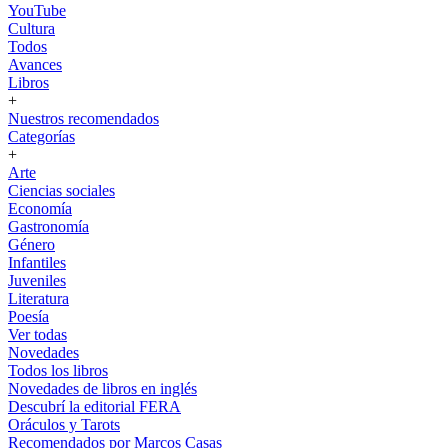
YouTube
Cultura
Todos
Avances
Libros
+
Nuestros recomendados
Categorías
+
Arte
Ciencias sociales
Economía
Gastronomía
Género
Infantiles
Juveniles
Literatura
Poesía
Ver todas
Novedades
Todos los libros
Novedades de libros en inglés
Descubrí la editorial FERA
Oráculos y Tarots
Recomendados por Marcos Casas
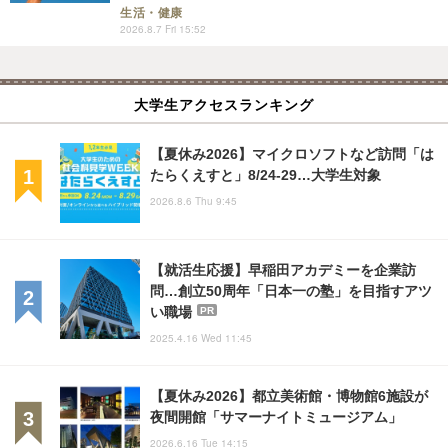
生活・健康
2026.8.7 Fri 15:52
大学生アクセスランキング
【夏休み2026】マイクロソフトなど訪問「は
たらくえすと」8/24-29…大学生対象
2026.8.6 Thu 9:45
【就活生応援】早稲田アカデミーを企業訪
問…創立50周年「日本一の塾」を目指すアツ
い職場
PR
2025.4.16 Wed 11:45
【夏休み2026】都立美術館・博物館6施設が
夜間開館「サマーナイトミュージアム」
2026.6.16 Tue 14:15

- _What the task requires_
What is needed is the count of lines in the records that include the word "Novedades", with no other text.

- _Answer to the problem_
2